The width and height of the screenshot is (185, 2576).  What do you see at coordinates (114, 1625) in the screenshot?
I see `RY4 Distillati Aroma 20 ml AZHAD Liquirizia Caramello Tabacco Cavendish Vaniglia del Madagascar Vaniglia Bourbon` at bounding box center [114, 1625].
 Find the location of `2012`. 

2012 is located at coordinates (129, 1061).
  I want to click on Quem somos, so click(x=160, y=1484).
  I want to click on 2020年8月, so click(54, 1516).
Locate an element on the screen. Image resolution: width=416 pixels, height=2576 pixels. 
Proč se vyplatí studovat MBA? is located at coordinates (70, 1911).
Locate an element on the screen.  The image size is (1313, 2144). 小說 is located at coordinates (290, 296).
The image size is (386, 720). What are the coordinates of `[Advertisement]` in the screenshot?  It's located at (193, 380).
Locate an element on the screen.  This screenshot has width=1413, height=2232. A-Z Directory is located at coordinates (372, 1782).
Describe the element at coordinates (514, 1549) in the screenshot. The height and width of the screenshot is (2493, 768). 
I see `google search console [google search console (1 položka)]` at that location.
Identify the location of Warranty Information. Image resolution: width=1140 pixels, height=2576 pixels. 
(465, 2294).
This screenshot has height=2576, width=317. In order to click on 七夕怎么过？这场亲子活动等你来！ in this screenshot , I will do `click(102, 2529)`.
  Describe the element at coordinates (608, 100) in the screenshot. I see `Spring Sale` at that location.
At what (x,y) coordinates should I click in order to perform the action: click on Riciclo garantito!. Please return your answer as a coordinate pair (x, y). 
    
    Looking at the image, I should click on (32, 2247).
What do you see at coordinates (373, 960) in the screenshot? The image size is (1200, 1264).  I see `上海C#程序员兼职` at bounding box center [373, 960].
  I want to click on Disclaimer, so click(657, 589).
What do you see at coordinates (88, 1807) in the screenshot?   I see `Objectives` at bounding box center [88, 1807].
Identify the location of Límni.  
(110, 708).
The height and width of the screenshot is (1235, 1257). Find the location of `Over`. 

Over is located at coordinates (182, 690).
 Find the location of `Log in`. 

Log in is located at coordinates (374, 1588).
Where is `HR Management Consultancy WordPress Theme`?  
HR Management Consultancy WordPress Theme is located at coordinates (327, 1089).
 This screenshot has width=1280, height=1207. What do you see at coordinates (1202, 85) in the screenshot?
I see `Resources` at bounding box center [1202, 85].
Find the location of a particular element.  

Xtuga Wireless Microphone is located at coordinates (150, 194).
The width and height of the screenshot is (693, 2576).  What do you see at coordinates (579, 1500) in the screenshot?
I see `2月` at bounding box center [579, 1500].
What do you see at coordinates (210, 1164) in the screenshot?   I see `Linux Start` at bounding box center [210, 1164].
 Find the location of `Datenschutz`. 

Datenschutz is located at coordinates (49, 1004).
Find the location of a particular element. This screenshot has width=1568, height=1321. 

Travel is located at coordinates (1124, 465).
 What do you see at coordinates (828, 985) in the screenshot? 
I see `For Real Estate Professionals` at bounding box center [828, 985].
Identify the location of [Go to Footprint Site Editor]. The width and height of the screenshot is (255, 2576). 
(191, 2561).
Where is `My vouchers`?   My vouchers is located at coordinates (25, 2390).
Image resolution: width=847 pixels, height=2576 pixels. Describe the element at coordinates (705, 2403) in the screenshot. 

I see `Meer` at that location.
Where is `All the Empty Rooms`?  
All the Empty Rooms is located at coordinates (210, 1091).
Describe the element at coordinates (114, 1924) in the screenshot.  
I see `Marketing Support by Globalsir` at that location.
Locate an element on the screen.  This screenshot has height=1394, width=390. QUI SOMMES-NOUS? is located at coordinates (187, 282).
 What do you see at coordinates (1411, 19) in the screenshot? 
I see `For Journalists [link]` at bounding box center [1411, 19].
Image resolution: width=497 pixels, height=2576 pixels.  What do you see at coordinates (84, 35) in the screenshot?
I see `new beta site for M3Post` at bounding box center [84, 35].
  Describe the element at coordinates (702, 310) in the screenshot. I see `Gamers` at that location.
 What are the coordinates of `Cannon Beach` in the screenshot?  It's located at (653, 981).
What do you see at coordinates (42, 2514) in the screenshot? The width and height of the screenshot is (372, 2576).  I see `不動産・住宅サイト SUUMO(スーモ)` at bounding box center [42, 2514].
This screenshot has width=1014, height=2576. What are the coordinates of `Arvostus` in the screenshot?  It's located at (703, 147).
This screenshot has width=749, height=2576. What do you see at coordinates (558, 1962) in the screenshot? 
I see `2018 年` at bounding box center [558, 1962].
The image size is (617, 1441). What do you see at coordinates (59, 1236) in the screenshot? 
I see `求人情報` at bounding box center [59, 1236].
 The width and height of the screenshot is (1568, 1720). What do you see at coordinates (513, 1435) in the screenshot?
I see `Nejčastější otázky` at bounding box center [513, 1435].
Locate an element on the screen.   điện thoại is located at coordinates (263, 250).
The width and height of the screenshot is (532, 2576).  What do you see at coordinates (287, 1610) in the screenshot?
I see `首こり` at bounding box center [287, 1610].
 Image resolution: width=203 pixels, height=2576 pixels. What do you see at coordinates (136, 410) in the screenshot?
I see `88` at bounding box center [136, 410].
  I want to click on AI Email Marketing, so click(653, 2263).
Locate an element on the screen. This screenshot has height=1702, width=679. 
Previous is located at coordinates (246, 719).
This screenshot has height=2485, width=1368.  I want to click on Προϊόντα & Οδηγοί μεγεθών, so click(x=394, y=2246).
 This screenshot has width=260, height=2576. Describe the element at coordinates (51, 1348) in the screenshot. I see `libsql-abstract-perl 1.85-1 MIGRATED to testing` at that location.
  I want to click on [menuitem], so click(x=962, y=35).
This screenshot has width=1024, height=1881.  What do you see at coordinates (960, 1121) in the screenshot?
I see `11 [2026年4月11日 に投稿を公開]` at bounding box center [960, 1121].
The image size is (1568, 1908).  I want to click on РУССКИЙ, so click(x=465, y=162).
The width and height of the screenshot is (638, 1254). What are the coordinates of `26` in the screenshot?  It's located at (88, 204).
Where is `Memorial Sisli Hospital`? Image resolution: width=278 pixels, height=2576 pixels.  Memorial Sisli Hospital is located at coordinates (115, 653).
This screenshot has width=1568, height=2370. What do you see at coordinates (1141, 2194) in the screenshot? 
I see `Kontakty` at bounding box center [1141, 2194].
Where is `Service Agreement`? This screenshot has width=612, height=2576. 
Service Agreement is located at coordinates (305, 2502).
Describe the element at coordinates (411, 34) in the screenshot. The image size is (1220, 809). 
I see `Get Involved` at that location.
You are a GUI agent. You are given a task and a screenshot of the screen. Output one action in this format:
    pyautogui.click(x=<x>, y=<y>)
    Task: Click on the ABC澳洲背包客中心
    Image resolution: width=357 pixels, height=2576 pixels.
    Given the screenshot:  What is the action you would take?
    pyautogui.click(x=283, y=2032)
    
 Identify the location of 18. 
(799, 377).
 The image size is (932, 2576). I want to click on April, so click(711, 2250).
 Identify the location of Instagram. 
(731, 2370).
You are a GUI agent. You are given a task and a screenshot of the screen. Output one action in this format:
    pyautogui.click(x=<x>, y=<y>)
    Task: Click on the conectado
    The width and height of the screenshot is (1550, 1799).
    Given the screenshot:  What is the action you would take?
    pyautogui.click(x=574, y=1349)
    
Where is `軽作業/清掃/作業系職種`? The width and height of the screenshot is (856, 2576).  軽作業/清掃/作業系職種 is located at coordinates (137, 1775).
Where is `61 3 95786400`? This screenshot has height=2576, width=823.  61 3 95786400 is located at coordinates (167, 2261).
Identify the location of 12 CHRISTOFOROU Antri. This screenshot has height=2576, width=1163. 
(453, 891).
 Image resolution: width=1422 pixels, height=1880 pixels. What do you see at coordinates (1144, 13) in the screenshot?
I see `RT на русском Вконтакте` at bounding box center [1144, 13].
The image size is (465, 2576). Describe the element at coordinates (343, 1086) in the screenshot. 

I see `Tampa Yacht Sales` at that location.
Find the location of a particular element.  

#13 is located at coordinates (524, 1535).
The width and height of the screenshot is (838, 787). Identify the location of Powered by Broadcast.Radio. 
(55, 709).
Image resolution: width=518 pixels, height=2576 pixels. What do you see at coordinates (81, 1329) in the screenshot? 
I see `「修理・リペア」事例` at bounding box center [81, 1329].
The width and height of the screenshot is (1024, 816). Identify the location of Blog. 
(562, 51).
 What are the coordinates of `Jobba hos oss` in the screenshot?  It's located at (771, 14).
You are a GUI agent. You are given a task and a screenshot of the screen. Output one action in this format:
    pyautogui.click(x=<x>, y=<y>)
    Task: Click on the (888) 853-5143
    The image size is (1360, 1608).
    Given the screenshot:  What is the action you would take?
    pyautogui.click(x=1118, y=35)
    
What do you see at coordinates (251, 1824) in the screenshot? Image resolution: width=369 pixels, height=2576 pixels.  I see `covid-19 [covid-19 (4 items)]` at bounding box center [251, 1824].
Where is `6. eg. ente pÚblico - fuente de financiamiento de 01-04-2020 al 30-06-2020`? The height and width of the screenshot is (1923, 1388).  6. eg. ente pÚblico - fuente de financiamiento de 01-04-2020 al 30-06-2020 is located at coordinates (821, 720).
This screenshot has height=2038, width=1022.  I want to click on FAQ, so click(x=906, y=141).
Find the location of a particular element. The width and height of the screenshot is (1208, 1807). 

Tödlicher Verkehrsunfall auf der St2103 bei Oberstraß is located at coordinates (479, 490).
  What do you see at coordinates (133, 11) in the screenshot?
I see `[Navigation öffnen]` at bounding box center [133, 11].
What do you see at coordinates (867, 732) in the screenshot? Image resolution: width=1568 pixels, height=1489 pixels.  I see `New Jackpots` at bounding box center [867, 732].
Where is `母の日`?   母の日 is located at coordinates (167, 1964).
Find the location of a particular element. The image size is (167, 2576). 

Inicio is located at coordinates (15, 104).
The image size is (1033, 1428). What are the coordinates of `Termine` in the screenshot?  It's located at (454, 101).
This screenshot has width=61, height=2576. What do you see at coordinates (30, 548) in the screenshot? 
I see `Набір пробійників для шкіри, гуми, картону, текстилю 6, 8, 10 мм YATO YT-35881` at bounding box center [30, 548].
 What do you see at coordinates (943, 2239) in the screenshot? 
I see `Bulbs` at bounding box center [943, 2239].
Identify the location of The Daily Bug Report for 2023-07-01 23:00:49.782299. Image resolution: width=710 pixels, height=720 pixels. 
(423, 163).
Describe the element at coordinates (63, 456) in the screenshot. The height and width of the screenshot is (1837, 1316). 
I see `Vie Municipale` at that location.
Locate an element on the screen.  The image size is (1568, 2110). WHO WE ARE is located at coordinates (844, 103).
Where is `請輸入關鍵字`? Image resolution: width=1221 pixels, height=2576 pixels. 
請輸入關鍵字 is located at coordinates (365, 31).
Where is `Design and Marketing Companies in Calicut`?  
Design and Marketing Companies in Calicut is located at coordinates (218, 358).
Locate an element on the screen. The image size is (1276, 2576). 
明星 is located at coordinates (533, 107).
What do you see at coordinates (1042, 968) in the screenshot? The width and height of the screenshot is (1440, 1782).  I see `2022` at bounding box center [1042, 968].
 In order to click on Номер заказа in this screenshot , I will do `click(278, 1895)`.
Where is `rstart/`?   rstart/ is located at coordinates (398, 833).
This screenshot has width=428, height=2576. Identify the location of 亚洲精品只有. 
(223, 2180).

────

• Requirement: Starting at the line above that contains "Identify the location of 12", repeat each line exactly up to and including the line that contains "The image size is (1360, 1608).", and stop there.

• Task solution:
Identify the location of 12 CHRISTOFOROU Antri. This screenshot has height=2576, width=1163. 
(453, 891).
 Image resolution: width=1422 pixels, height=1880 pixels. What do you see at coordinates (1144, 13) in the screenshot?
I see `RT на русском Вконтакте` at bounding box center [1144, 13].
The image size is (465, 2576). Describe the element at coordinates (343, 1086) in the screenshot. 

I see `Tampa Yacht Sales` at that location.
Find the location of a particular element.  

#13 is located at coordinates (524, 1535).
The width and height of the screenshot is (838, 787). Identify the location of Powered by Broadcast.Radio. 
(55, 709).
Image resolution: width=518 pixels, height=2576 pixels. What do you see at coordinates (81, 1329) in the screenshot? 
I see `「修理・リペア」事例` at bounding box center [81, 1329].
The width and height of the screenshot is (1024, 816). Identify the location of Blog. 
(562, 51).
 What are the coordinates of `Jobba hos oss` in the screenshot?  It's located at (771, 14).
You are a GUI agent. You are given a task and a screenshot of the screen. Output one action in this format:
    pyautogui.click(x=<x>, y=<y>)
    Task: Click on the (888) 853-5143
    The image size is (1360, 1608).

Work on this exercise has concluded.